How to Do a Relationship . . . Backwards

My relationship started out typically enough, I suppose. Boy meets Girl; Boy and Girl become friends; Boy dates other girls. Slightly less typical were the next stages: Boy neglects Girl because of school/current girlfriend/etc. and Girl gets angry, but things eventually smooth out. Girl develops a crush on (and is rejected by) Boy's Best Friend. Finally, Girl and Boy graduate and move to different cities.

Then, Boy's girlfriend breaks up with him.

This is the point at which, in any ordinary Boy-meets-Girl story, Boy and Girl suddenly discover they have been perfect for each other all along and start dating. Or maybe they try out casually dating and discover that they are a perfect match. However, for R___ and myself, there was no instant enlightenment, nor did we have the opportunity to "date casually," seeing as we lived in cities 4.5 hours apart. Instead, we started communicating more regularly over the internet and visiting one another under the pretense of being friends. Which we were . . . for a little while.

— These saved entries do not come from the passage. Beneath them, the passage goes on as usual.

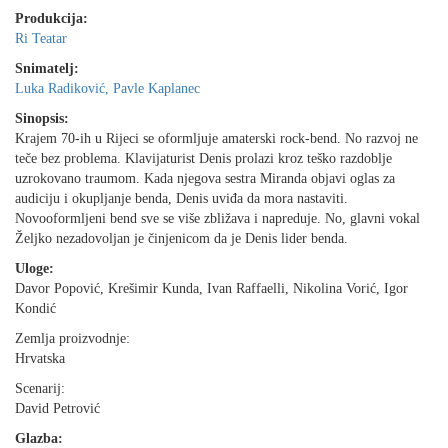
Produkcija:
Ri Teatar
Snimatelj:
Luka Radiković, Pavle Kaplanec
Sinopsis:
Krajem 70-ih u Rijeci se oformljuje amaterski rock-bend. No razvoj ne
teče bez problema. Klavijaturist Denis prolazi kroz teško razdoblje
uzrokovano traumom. Kada njegova sestra Miranda objavi oglas za
audiciju i okupljanje benda, Denis uviđa da mora nastaviti.
Novooformljeni bend sve se više zbližava i napreduje. No, glavni vokal
Željko nezadovoljan je činjenicom da je Denis lider benda.
Uloge:
Davor Popović, Krešimir Kunda, Ivan Raffaelli, Nikolina Vorić, Igor
Kondić
Zemlja proizvodnje:
Hrvatska
Scenarij:
David Petrović
Glazba:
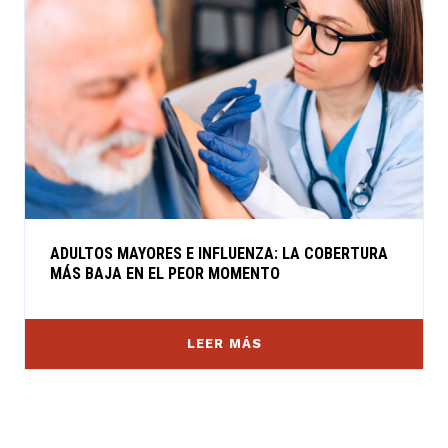
ADULTOS MAYORES E INFLUENZA: LA COBERTURA
MÁS BAJA EN EL PEOR MOMENTO
LEER MÁS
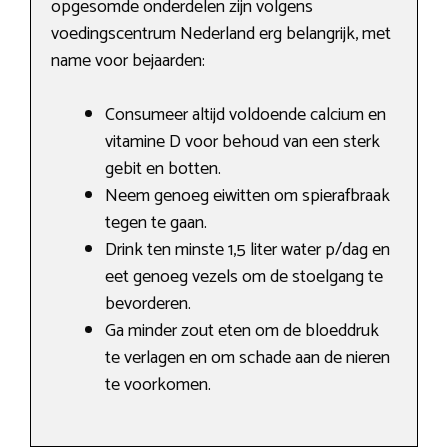
opgesomde onderdelen zijn volgens
voedingscentrum Nederland erg belangrijk, met
name voor bejaarden:
Consumeer altijd voldoende calcium en
vitamine D voor behoud van een sterk
gebit en botten.
Neem genoeg eiwitten om spierafbraak
tegen te gaan.
Drink ten minste 1,5 liter water p/dag en
eet genoeg vezels om de stoelgang te
bevorderen.
Ga minder zout eten om de bloeddruk
te verlagen en om schade aan de nieren
te voorkomen.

I don't know if I would necessarily recommend the following chronology to anyone wishing to start a relationship, but this is what led me to where I am today:

Note: insert bouts of worry and elation wherever applicable.

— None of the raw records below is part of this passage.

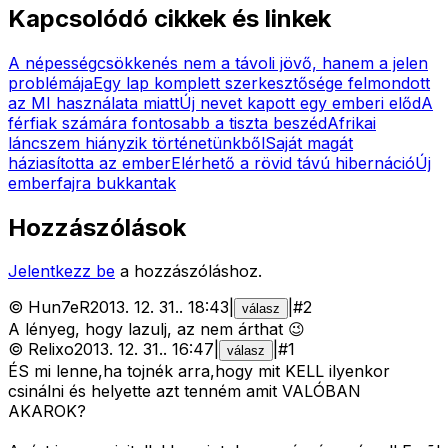
Kapcsolódó cikkek és linkek
A népességcsökkenés nem a távoli jövő, hanem a jelen
problémája
Egy lap komplett szerkesztősége felmondott
az MI használata miatt
Új nevet kapott egy emberi előd
A
férfiak számára fontosabb a tiszta beszéd
Afrikai
láncszem hiányzik történetünkből
Saját magát
háziasította az ember
Elérhető a rövid távú hibernáció
Új
emberfajra bukkantak
Hozzászólások
Jelentkezz be
a hozzászóláshoz.
©
Hun7eR
2013. 12. 31.
.
18:43
|
|
#
2
válasz
A lényeg, hogy lazulj, az nem árthat 😉
©
Relixo
2013. 12. 31.
.
16:47
|
|
#
1
válasz
ÉS mi lenne,ha tojnék arra,hogy mit KELL ilyenkor
csinálni és helyette azt tenném amit VALÓBAN
AKAROK?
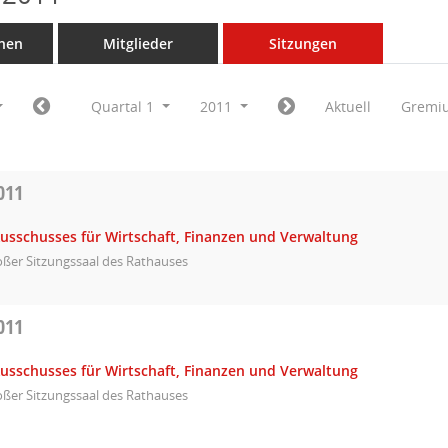
nen
Mitglieder
Sitzungen
Quartal 1
2011
Aktuell
Gremi
011
Ausschusses für Wirtschaft, Finanzen und Verwaltung
ßer Sitzungssaal des Rathauses
011
Ausschusses für Wirtschaft, Finanzen und Verwaltung
ßer Sitzungssaal des Rathauses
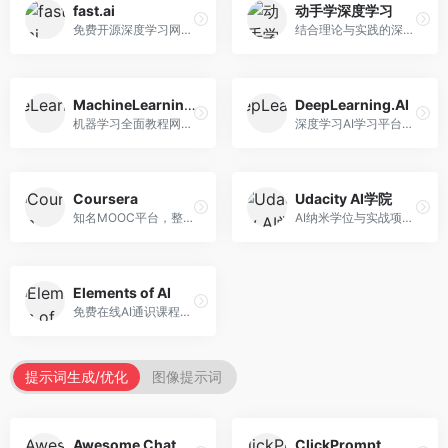
fast.ai
动手学深度学习
免费开源深度学习网站，专注于实用AI教学。面向开发者，提供免费深度学习课程、实战项目、代码库等资源，学习门槛低。
结合理论与实践的深度学习教材，专注于代码驱动学习。面向学生和开发者，提供深度学习理论、代码实现、练习题等资源，学习体验好。
MachineLearningMastery
DeepLearning.AI
机器学习全面教程网站，专注于实用技能教学。面向开发者，提供机器学习算法、Python实现、项目实战等教程，实用性强。
深度学习AI学习平台，由吴恩达创立。面向AI学习者，提供深度学习专项课程、AI新闻、技术社区等资源，课程质量权威。
Coursera
Udacity AI学院
知名MOOC平台，整合全球顶尖大学课程资源。面向学习者，提供AI、机器学习、深度学习等课程，证书认可度高，课程质量专业。
AI纳米学位与实战项目平台，专注于职业导向学习。面向AI从业者，提供机器学习、深度学习、计算机视觉等纳米学位，项目实战性强。
Elements of AI
免费在线AI通识课程，专注于AI基础知识普及。面向普通大众，提供AI概念、原理、应用等入门知识，语言通俗易懂。
提示词生成/优化
图像提示词
Awesome ChatGPT Prompts
ClickPrompt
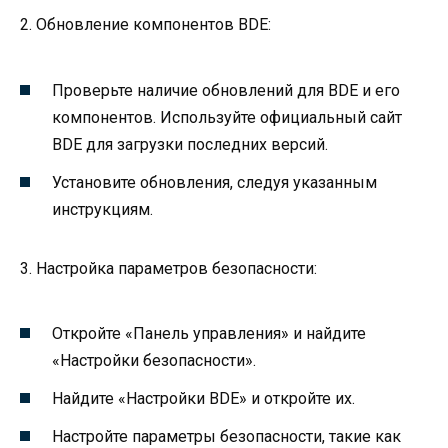
2. Обновление компонентов BDE:
Проверьте наличие обновлений для BDE и его
компонентов. Используйте официальный сайт
BDE для загрузки последних версий.
Установите обновления, следуя указанным
инструкциям.
3. Настройка параметров безопасности:
Откройте «Панель управления» и найдите
«Настройки безопасности».
Найдите «Настройки BDE» и откройте их.
Настройте параметры безопасности, такие как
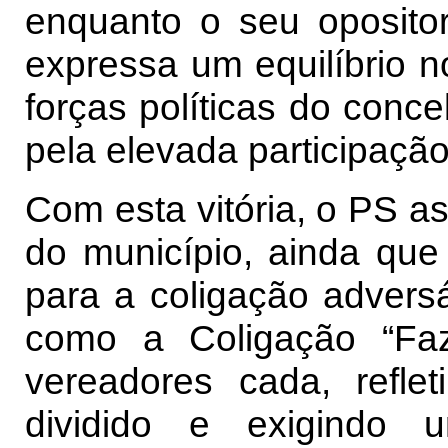
enquanto o seu oposito
expressa um equilíbrio no
forças políticas do conce
pela elevada participação
Com esta vitória, o PS a
do município, ainda que
para a coligação adversár
como a Coligação “Faz
vereadores cada, refle
dividido e exigindo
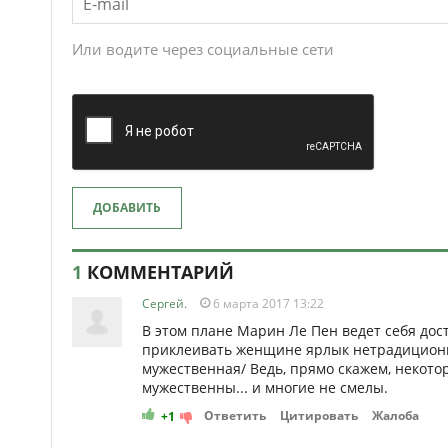
Или водите через социальные сети
ДОБАВИТЬ
1
КОММЕНТАРИЙ
Сергей.
6 марта 2017 13:22
В этом плане Марин Ле Пен ведет себя дост
приклеивать женщине ярлык нетрадиционн
мужественная/ Ведь, прямо скажем, некот
мужественны... и многие не смелы.
Ответить
Цитировать
Жалоба
+1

  • We find excuses to invite one another to visit.
  • I begin sacrificing sleep to stay online at night a little longer.
  • We make out . . . and then reassure one another that we have no interest in dating.
  • We find excuses to invite ourselves to visit.
  • We sleep (literally) in the same bed.
  • I stay up even later to talk online at night. I am now averaging 4 hours of sleep per night.
  • He finally forces a confession of out of me. I am more worried than relieved.
  • We establish that we dating long-distance is not an option and therefore leave our "dating status" contingent upon whether or not he gets a teaching position in NYC. Now I am more relieved than worried.
  • We hold hands in public for (probably) the first time.
  • He gets the job.
  • He moves in . . . for the summer . . . .

And the final misplaced step in this relationship progression:

  • He takes me shopping to ask for my input on his clothes.

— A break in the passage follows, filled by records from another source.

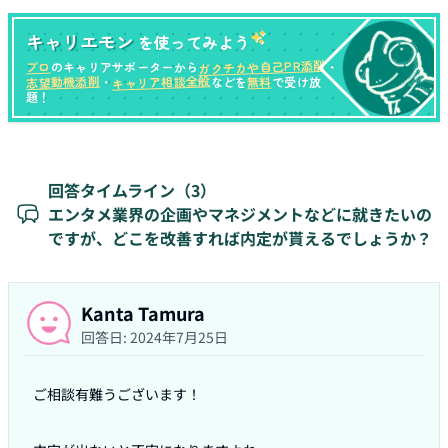
キャリエモン
を使ってみよう
ガクチカや自己PR添削
プロ
のキャリアサポーターから
・
キャリア相談全般
志望動機添削
無料
・
などを
で受け放
題！
回答タイムライン（
3
）
エンタメ業界の企画やマネジメントなどに就きたいの
ですが、どこを改善すれば内定が貰えるでしょうか？
Kanta Tamura
回答日:
2024年7月25日
ご相談有難うございます！
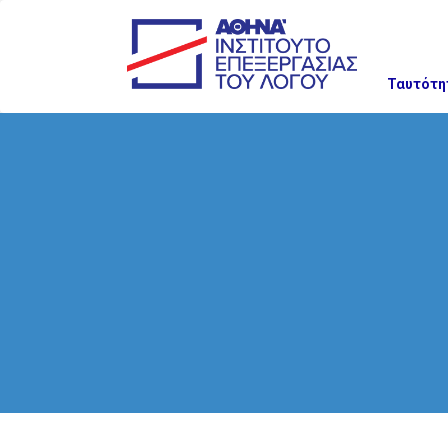
Ταυτότη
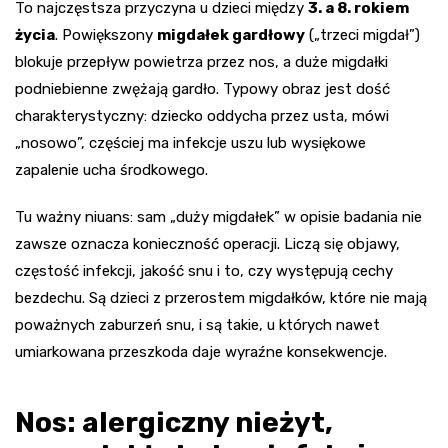
To najczęstsza przyczyna u dzieci między
3. a 8. rokiem
życia
. Powiększony
migdałek gardłowy
(„trzeci migdał”)
blokuje przepływ powietrza przez nos, a duże migdałki
podniebienne zwężają gardło. Typowy obraz jest dość
charakterystyczny: dziecko oddycha przez usta, mówi
„nosowo”, częściej ma infekcje uszu lub wysiękowe
zapalenie ucha środkowego.
Tu ważny niuans: sam „duży migdałek” w opisie badania nie
zawsze oznacza konieczność operacji. Liczą się objawy,
częstość infekcji, jakość snu i to, czy występują cechy
bezdechu. Są dzieci z przerostem migdałków, które nie mają
poważnych zaburzeń snu, i są takie, u których nawet
umiarkowana przeszkoda daje wyraźne konsekwencje.
Nos: alergiczny nieżyt,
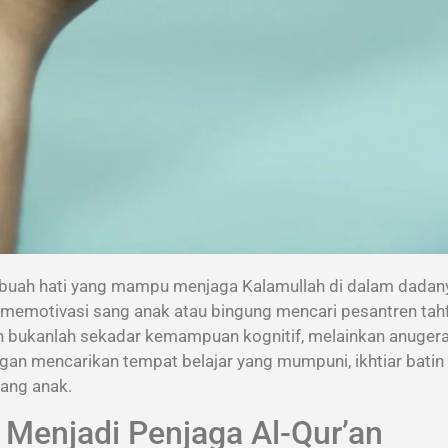
 buah hati yang mampu menjaga Kalamullah di dalam dadan
 memotivasi sang anak atau bingung mencari pesantren tahf
’an bukanlah sekadar kemampuan kognitif, melainkan anuge
dengan mencarikan tempat belajar yang mumpuni, ikhtiar batin
sang anak.
k Menjadi Penjaga Al-Qur’an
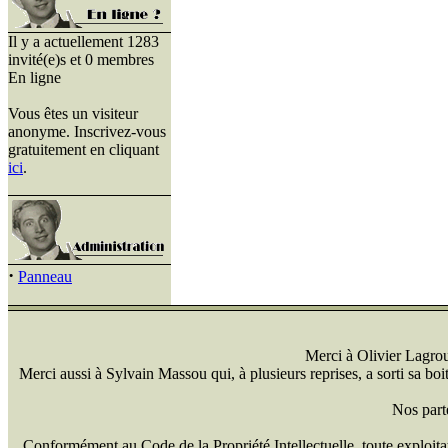
Il y a actuellement 1283
invité(e)s et 0 membres
En ligne
Vous êtes un visiteur
anonyme. Inscrivez-vous
gratuitement en cliquant
ici
.
·
Panneau
Merci à Olivier Lagrou 
Merci aussi à Sylvain Massou qui, à plusieurs reprises, a sorti sa bo
Nos part
Conformément au Code de la Propriété Intellectuelle, toute exploitati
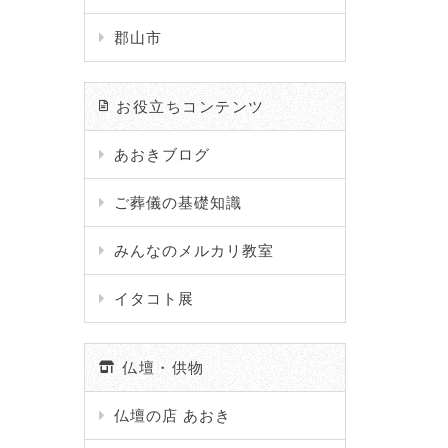
郡山市
お役立ちコンテンツ
あおきブログ
ご葬儀の基礎知識
みんなのメルカリ教室
イタコト展
仏壇・供物
仏壇の店 あおき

I was pretty much flabbergasted when he asked me to take him to Macy's last weekend. If my opinion on clothing matters to him, you know this is serious. Proves there is no real reason to go by the book, right?

5 comments:

Chris said...

Oh relationships. What a tizzy.

BS Henry said...

Best to not worry over such things; beyond whichm R_ needs all the help he can get with clothes

Gordon said...

Oh, the book. I have to imagine very few people actually follow the book too closely. What is perceived as the typical trajectory must be only the path integral, the version to which everyone's highly idiosyncratic trajectories average out.

Incidentally, from Boy meets Girl to Boy takes Girl to Macy's, how much time elapsed?

Neen said...
This comment has been removed by the author.
Neen said...

This made me laugh and smile because parts of it reminded me so much of how Joe and I started out:

We were friends (who met through the magic of a university peer to peer file sharing network) for about a year before we started dating. But he had a girlfriend and I wasn't about to wreck their relationship. We moved back to our home cities for the summer and talked for HOURS nightly online. He and his girlfriend split up, and I tried like hell to keep my feelings secret, but he too "forced a confession out of me."

And then finally after months of coy hand holding and secret affection...One fateful night after watching the hopeful candidates for VP of the US debate one another (romantic, I know!), we decided to take a chance on the whole dating thing.